GourmetRecipe of the Week

Tagliatelle with beef ragout, cocoa beans and bay leaf

Tagliatelle al ragù e Montapulciano d'Abruzzo Ilico 2022 Illuminati

Recipe by Executive Chef Antonello Sardi of the Serrae Villa Fiesole Restaurant*, inside the boutique hotel FH55 Hotel Villa Fiesole. We propose a pairing not “by tradition,” but by structural affinity and intelligent aromaticity with Illuminati‘s Montepulciano d’Abruzzo Ilico 2022.

A Montepulciano with character, but not over-extracted, is exactly what is needed for such a contemporary dish.

Tagliatelle with beef ragout, cocoa beans and bay leaf has an important but elegant texture:

  • beef ragout gives depth and succulence,
  • bitter cocoa introduces a dark, slightly tannic and spicy note,
  • Bay leaf works on the aromatic register,
  • Parmesan and mantecatura round out,
  • lemon zest brings a fresh vibrancy that lightens the dish.

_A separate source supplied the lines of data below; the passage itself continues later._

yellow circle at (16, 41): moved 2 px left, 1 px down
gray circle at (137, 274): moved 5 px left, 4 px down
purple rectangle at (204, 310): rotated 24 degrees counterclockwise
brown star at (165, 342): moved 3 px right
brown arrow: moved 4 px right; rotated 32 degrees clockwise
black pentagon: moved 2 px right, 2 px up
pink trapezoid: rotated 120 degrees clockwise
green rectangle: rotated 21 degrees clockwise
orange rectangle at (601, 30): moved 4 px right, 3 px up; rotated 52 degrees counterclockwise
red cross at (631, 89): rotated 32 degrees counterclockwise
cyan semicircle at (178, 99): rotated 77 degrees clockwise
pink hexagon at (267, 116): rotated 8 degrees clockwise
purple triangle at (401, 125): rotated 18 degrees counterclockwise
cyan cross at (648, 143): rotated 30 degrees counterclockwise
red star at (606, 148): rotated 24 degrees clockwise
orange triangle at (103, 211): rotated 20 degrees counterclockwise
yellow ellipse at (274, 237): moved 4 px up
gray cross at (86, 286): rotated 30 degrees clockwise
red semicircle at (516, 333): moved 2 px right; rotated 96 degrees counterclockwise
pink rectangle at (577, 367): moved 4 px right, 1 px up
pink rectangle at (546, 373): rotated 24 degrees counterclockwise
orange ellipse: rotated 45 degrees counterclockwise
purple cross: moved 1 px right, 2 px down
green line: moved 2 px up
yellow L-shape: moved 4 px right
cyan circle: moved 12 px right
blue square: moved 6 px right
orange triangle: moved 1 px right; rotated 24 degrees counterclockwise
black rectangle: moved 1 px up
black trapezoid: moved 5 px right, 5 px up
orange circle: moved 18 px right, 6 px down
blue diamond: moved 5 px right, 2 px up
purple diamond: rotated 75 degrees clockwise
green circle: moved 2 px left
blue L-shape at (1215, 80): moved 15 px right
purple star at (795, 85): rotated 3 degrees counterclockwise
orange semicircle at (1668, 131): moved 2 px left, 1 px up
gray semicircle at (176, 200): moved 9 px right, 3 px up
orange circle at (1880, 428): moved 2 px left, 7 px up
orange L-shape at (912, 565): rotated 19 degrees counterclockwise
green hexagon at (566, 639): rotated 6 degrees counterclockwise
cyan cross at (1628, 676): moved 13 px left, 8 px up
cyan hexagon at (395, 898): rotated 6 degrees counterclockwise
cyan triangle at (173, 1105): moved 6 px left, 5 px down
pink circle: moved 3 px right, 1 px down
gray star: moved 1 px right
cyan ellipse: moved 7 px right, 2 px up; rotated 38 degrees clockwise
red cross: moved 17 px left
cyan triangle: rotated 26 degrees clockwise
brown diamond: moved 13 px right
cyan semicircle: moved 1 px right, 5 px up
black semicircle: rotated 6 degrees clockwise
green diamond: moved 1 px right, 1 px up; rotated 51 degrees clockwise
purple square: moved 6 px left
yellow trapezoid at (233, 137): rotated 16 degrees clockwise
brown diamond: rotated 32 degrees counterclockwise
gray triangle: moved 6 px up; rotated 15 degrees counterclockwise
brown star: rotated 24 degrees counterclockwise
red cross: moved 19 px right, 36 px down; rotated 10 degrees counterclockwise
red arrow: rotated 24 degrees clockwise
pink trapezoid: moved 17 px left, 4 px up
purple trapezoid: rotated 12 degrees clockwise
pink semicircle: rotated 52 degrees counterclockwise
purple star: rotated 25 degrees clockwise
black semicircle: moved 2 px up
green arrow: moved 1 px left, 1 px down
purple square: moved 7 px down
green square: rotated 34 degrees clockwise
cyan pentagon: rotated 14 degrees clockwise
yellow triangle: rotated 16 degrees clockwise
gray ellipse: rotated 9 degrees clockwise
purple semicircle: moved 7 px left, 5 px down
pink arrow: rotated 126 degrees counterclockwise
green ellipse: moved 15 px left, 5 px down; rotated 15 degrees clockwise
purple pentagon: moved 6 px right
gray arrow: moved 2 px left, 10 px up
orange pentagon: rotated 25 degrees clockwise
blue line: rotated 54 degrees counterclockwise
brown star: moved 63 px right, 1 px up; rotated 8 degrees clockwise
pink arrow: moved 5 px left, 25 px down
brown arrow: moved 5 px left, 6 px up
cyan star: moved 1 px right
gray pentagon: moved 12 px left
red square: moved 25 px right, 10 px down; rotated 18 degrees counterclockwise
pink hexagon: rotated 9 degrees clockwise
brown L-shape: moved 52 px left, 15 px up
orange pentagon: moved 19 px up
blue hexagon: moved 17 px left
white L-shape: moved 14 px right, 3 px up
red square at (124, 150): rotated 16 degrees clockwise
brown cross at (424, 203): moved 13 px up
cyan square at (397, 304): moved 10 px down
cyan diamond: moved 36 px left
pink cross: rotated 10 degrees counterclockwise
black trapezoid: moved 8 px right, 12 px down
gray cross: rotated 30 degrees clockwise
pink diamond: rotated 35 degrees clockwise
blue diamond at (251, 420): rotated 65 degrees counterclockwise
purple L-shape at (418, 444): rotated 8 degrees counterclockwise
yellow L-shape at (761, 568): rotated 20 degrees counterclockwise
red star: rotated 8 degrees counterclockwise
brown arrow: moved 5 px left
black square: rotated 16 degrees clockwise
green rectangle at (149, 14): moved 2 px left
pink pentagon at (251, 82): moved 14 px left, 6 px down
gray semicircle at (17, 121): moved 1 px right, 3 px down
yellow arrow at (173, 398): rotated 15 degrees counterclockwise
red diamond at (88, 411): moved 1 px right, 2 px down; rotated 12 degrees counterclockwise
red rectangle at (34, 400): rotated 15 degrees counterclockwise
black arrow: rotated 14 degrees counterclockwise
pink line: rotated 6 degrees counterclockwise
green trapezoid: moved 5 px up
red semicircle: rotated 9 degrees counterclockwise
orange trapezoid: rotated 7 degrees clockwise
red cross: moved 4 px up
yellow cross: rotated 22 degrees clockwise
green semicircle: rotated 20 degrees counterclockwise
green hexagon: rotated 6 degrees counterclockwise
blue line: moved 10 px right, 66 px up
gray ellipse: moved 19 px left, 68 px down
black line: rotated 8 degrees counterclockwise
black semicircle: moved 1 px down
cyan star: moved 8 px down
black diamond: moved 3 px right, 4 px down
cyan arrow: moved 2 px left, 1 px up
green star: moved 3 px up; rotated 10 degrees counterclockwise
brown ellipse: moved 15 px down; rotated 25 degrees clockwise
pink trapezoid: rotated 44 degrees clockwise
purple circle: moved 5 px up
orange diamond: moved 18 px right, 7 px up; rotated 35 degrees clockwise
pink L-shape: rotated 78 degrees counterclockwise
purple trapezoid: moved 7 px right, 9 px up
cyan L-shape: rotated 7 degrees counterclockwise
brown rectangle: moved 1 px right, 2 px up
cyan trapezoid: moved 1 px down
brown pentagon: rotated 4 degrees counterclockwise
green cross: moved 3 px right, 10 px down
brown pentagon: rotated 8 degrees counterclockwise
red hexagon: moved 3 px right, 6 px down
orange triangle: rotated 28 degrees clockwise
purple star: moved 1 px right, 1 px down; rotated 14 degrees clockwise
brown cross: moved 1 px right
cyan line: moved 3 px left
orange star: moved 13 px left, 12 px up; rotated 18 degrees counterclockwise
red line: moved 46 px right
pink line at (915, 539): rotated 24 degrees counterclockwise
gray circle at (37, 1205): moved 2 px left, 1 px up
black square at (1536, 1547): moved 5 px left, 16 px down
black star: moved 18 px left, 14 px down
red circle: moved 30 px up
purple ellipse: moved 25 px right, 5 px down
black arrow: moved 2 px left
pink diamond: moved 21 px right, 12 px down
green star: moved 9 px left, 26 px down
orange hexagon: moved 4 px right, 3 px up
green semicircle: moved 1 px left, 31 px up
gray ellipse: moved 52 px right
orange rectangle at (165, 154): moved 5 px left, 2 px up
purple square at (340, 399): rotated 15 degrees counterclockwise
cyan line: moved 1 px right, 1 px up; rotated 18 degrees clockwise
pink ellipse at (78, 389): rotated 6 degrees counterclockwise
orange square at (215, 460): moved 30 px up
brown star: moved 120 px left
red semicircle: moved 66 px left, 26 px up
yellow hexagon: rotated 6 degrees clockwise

Illuminati’s Montepulciano d’Abruzzo Ilico 2022 tunes in on several levels:

  • the softness and fullness of the sip effortlessly accompany the richness of the ragout;
  • velvety tannins dialogue nicely with the fattiness of the meat and butter, without stiffening;
  • notes of black cherry, dark cherry, and maraschino cherry recall by contrast the bitter cocoa, creating a refined interplay between fruit sweetness and gastronomic bitterness;
  • the wine’s saline vein and tension hold up to the complexity of the dish and pick up the final citrusy flicker.

Ingredients for 4 persons:

For the dough:

  • 250 g “00” flour
  • 250 g of durum wheat semolina
  • 150 g egg yolks (i.e., the yolks of 8 medium eggs)
  • 10 g of extra virgin olive oil
  • Salt to taste.

For the beef ragout:

  • 220 g of beef (Rosetta), cut into cubes
  • 4 shallots finely chopped
  • 45 g butter
  • Salt to taste.

Finish and flavors:

  • 1 tablespoon of cocoa grué (crushed cocoa beans)
  • 6 bay leaf
  • 15 g of Parmesan cheese
  • Lemon peel (to taste)
  • Extra virgin olive oil

Proceedings

Preparing fresh pasta

Combine flour, semolina, egg yolks, oil and a pinch of salt. Knead until smooth and homogeneous. Let the dough rest in the refrigerator for at least two hours, then roll it out and cut it into noodles about 1 cm wide. Form floured dough nests, cover with a tea towel.

Preparation of the ragout

Wilt the chopped shallots in a saucepan with a drizzle of oil. Add the salted meat and brown until all the water evaporates. Transfer the meat to a plate with the butter and a little water; bake at 180°C for 12 minutes, stir and continue cooking for another 12 minutes.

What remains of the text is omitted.